I run outside in the summer in Houston and also practice hot yoga, so I sweat a lot. I can tell when my salt levels are low because no matter how much water I drink, I am still thirsty as hell. One solution is to drink coconut water, which has a high potassium content. Another is to take a salt supplement, like Salt Stick, which ultra athletes use to replace salts.

P.S. Those Salt Stick pills are expensive, but they also make a great hangover remedy.
posted by Brittanie at 9:59 AM on May 12, 2017 [2 favorites]

Quick point: do *not* eat glucose tabs or candy during a fast. The sugar crash on an empty stomach will leave you feeling even worse than before, and more likely to actually faint.

If you're feeling woozy, eat a piece of whole fruit, i.e. a skin-on apple. The fiber will slow down the sugar absorption so you get your blood sugar up without a huge spike.
posted by ananci at 10:26 AM on May 12, 2017 [1 favorite]

Best answer: I did a seven-day green juice fast. Days 1-3 were completely ridiculous and I thought I wouldn't make it but right in the middle of day 3 I started to feel amazing. I had more energy and alertness, and I felt invigorated. It almost bordered on a religious experience. If your doctor has no concerns about you fasting, then it won't kill you.
posted by vivzan at 2:41 PM on May 12, 2017

Quick point: do *not* eat glucose tabs or candy during a fast. The sugar crash on an empty stomach will leave you feeling even worse than before, and more likely to actually faint.

I feel like it's important to point out here that the objective of carrying around a small piece of candy or other source of sugar is for emergencies, not because it's dietarily preferable even for a diabetic.
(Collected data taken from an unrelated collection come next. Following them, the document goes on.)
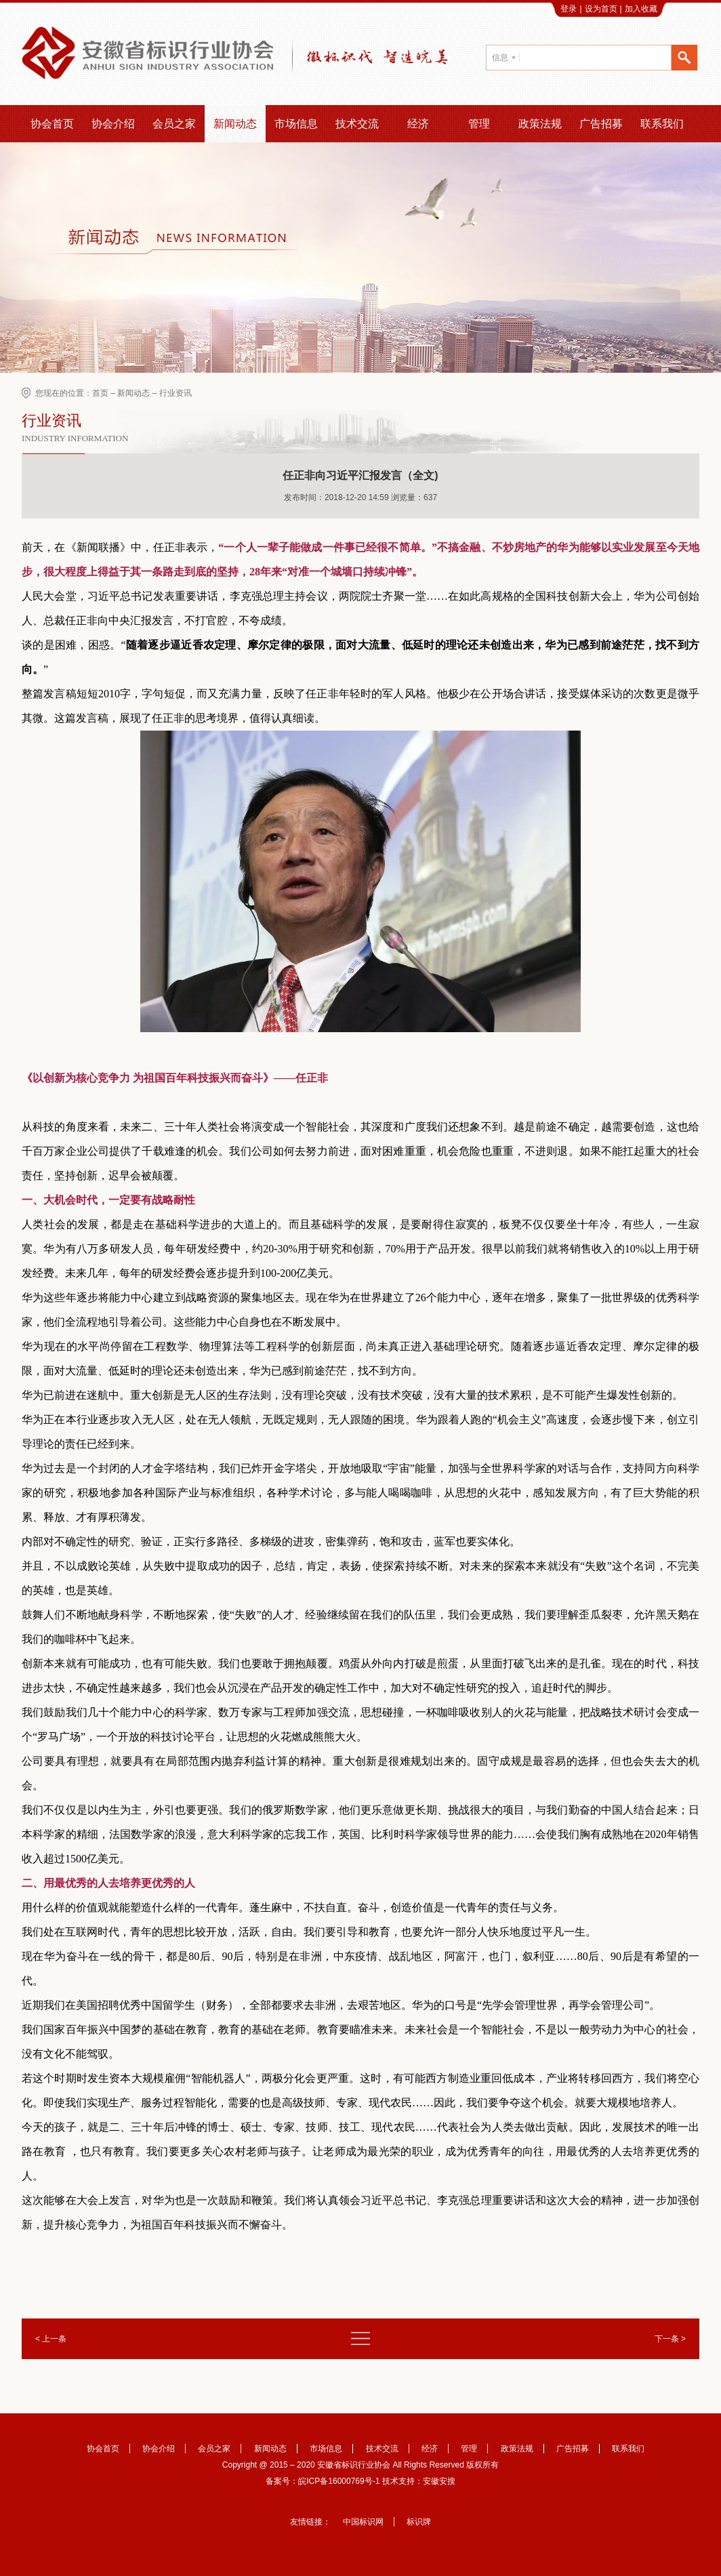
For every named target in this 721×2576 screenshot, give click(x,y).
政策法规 (540, 123)
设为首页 (601, 9)
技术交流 (357, 123)
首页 (100, 393)
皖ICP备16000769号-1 (338, 2481)
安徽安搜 (439, 2481)
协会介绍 (113, 123)
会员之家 (174, 123)
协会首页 (52, 123)
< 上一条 (50, 2339)
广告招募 (601, 123)
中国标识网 (363, 2522)
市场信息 (296, 123)
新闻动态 (235, 123)
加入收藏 (641, 9)
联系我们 (662, 123)
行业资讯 (175, 393)
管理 (479, 123)
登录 (568, 9)
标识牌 (419, 2522)
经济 (418, 123)
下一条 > (670, 2339)
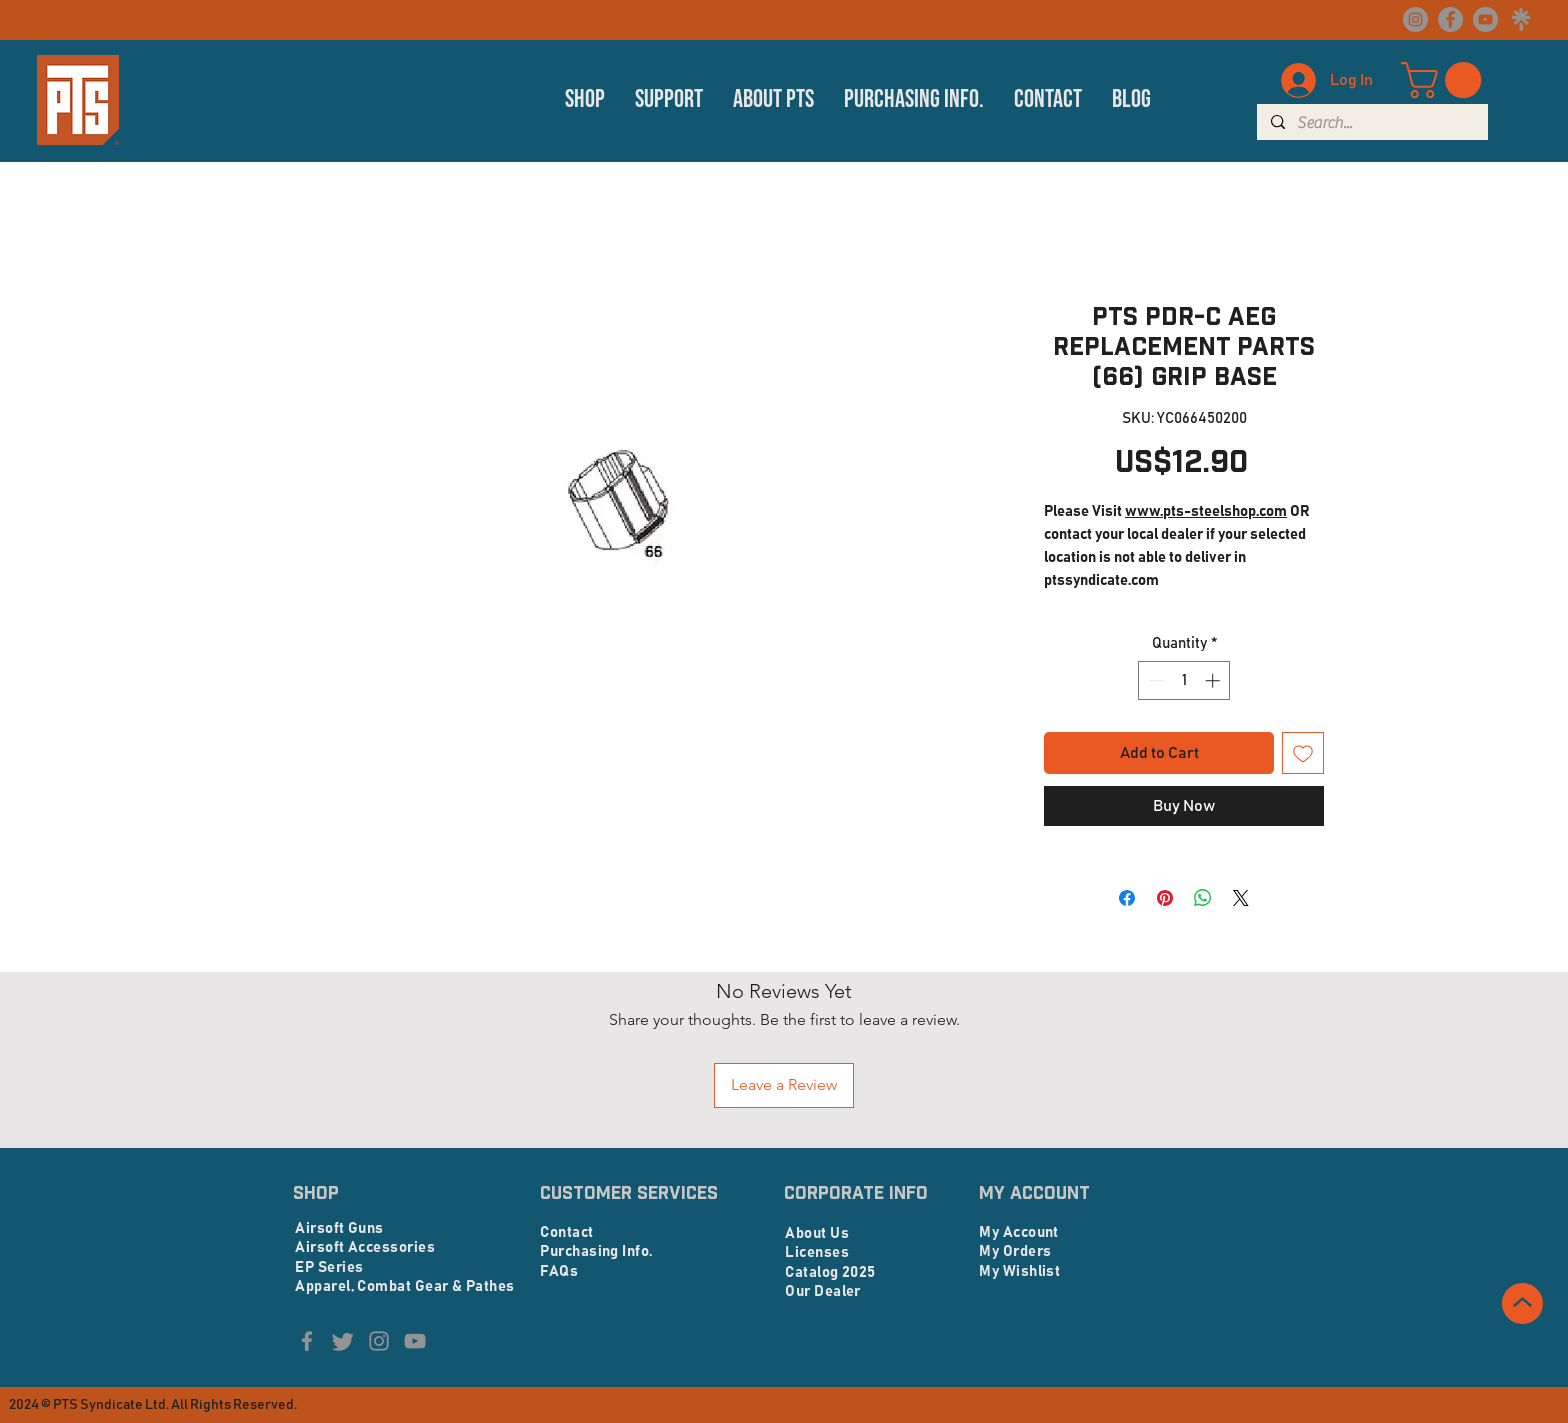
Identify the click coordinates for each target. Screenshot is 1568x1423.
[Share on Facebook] (1127, 898)
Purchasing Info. (596, 1251)
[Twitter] (343, 1341)
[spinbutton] (1184, 680)
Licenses (817, 1252)
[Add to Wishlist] (1303, 753)
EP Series (329, 1267)
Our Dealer (823, 1291)
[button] (585, 100)
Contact (566, 1232)
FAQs (559, 1271)
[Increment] (1214, 680)
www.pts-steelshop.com (1206, 511)
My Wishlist (1019, 1271)
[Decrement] (1154, 680)
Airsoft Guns (339, 1228)
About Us (817, 1233)
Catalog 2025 (830, 1272)
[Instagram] (1415, 19)
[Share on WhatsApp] (1203, 898)
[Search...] (1371, 123)
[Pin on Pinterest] (1165, 898)
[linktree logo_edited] (1520, 19)
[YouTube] (1485, 19)
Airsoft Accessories (365, 1247)
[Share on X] (1241, 898)
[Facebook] (1450, 19)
For most people it's going to be more practical than walking around everywhere with an apple in your pocket or something like that.

So for example, if you start feeling faint while you're driving, you can pull over and eat it and wait a few minutes until you feel better and then go get something healthier and more fortifying, rather than wrapping your car around a telephone pole in search of somewhere to get fresh fruit.

If your lifestyle makes it easy to keep fresh fruit handy at all times that's great, but since the OP is specifically asking if this fast is "going to murder" them, if that's not practical then it's a cheap and easy insurance policy to grab a mint from the hostess's station at a restaurant or put some raisins in a baggie and keep that in their pocket for ten days.

On a couple occasions I've seen non-diabetic people who were much more fit and athletic than me faint because they forced themselves to keep going while dieting, in situations that could have become much more serious if no one else had been around.